+++ Given information
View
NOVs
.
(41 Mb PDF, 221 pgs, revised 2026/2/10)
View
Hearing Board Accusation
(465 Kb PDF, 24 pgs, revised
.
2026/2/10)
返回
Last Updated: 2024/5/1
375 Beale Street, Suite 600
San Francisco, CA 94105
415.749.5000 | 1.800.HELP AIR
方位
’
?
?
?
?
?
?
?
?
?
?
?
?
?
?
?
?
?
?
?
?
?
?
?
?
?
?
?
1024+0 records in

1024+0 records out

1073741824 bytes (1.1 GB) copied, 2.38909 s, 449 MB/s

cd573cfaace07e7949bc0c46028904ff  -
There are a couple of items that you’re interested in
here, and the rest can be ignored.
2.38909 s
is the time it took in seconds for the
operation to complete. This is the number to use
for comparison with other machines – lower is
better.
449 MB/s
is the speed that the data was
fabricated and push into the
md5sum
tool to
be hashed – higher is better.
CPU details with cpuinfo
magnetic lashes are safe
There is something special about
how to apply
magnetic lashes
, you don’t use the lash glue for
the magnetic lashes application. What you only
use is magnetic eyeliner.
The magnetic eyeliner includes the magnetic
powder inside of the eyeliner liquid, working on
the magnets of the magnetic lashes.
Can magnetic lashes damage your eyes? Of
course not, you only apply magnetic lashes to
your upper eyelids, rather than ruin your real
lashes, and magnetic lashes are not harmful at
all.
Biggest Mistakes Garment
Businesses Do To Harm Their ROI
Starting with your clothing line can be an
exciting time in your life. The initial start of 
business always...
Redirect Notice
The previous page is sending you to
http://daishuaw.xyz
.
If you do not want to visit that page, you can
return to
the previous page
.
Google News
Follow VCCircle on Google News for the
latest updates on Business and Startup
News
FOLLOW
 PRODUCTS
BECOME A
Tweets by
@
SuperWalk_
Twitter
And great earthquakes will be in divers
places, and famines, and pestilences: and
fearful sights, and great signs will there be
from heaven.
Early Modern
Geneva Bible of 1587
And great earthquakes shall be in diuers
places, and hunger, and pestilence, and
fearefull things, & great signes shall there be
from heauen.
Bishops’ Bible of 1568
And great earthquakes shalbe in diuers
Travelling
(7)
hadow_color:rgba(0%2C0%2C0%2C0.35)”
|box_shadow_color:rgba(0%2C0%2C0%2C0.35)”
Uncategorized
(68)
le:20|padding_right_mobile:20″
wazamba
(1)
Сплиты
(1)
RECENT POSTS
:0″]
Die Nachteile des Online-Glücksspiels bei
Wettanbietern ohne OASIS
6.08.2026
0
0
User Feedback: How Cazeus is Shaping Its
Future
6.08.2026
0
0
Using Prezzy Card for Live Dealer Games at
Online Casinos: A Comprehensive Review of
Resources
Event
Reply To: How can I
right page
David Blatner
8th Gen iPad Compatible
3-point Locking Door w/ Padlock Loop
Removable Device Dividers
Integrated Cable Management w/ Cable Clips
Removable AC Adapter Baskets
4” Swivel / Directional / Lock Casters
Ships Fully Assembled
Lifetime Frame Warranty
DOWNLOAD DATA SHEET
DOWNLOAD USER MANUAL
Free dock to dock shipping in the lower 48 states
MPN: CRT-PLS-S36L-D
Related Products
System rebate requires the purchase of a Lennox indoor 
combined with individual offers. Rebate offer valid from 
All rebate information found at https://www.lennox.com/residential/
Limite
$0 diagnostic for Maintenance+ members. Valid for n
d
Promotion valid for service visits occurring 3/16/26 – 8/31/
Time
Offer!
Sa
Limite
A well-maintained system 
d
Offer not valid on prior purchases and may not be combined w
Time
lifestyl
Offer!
++++++
Instructions to follow. A word-for-word restatement of all the records is required.

Response.
View
NOVs
.
(41 Mb PDF, 221 pgs, revised 2026/2/10)
View
Hearing Board Accusation
(465 Kb PDF, 24 pgs, revised
.
2026/2/10)
返回
Last Updated: 2024/5/1
375 Beale Street, Suite 600
San Francisco, CA 94105
415.749.5000 | 1.800.HELP AIR
方位
’
?
?
?
?
?
?
?
?
?
?
?
?
?
?
?
?
?
?
?
?
?
?
?
?
?
?
?
1024+0 records in

1024+0 records out

1073741824 bytes (1.1 GB) copied, 2.38909 s, 449 MB/s

cd573cfaace07e7949bc0c46028904ff  -
There are a couple of items that you’re interested in
here, and the rest can be ignored.
2.38909 s
is the time it took in seconds for the
operation to complete. This is the number to use
for comparison with other machines – lower is
better.
449 MB/s
is the speed that the data was
fabricated and push into the
md5sum
tool to
be hashed – higher is better.
CPU details with cpuinfo
magnetic lashes are safe
There is something special about
how to apply
magnetic lashes
, you don’t use the lash glue for
the magnetic lashes application. What you only
use is magnetic eyeliner.
The magnetic eyeliner includes the magnetic
powder inside of the eyeliner liquid, working on
the magnets of the magnetic lashes.
Can magnetic lashes damage your eyes? Of
course not, you only apply magnetic lashes to
your upper eyelids, rather than ruin your real
lashes, and magnetic lashes are not harmful at
all.
Biggest Mistakes Garment
Businesses Do To Harm Their ROI
Starting with your clothing line can be an
exciting time in your life. The initial start of 
business always...
Redirect Notice
The previous page is sending you to
http://daishuaw.xyz
.
If you do not want to visit that page, you can
return to
the previous page
.
Google News
Follow VCCircle on Google News for the
latest updates on Business and Startup
News
FOLLOW
 PRODUCTS
BECOME A
Tweets by
@
SuperWalk_
Twitter
And great earthquakes will be in divers
places, and famines, and pestilences: and
fearful sights, and great signs will there be
from heaven.
Early Modern
Geneva Bible of 1587
And great earthquakes shall be in diuers
places, and hunger, and pestilence, and
fearefull things, & great signes shall there be
from heauen.
Bishops’ Bible of 1568
And great earthquakes shalbe in diuers
Travelling
(7)
hadow_color:rgba(0%2C0%2C0%2C0.35)”
|box_shadow_color:rgba(0%2C0%2C0%2C0.35)”
Uncategorized
(68)
le:20|padding_right_mobile:20″
wazamba
(1)
Сплиты
(1)
RECENT POSTS
:0″]
Die Nachteile des Online-Glücksspiels bei
Wettanbietern ohne OASIS
6.08.2026
0
0
User Feedback: How Cazeus is Shaping Its
Future
6.08.2026
0
0
Using Prezzy Card for Live Dealer Games at
Online Casinos: A Comprehensive Review of
Resources
Event
Reply To: How can I
right page
David Blatner
8th Gen iPad Compatible
3-point Locking Door w/ Padlock Loop
Removable Device Dividers
Integrated Cable Management w/ Cable Clips
Removable AC Adapter Baskets
4” Swivel / Directional / Lock Casters
Ships Fully Assembled
Lifetime Frame Warranty
DOWNLOAD DATA SHEET
DOWNLOAD USER MANUAL
Free dock to dock shipping in the lower 48 states
MPN: CRT-PLS-S36L-D
Related Products
System rebate requires the purchase of a Lennox indoor 
combined with individual offers. Rebate offer valid from 
All rebate information found at https://www.lennox.com/residential/
Limite
$0 diagnostic for Maintenance+ members. Valid for n
d
Promotion valid for service visits occurring 3/16/26 – 8/31/
Time
Offer!
Sa
Limite
A well-maintained system 
d
Offer not valid on prior purchases and may not be combined w
Time
lifestyl
Offer!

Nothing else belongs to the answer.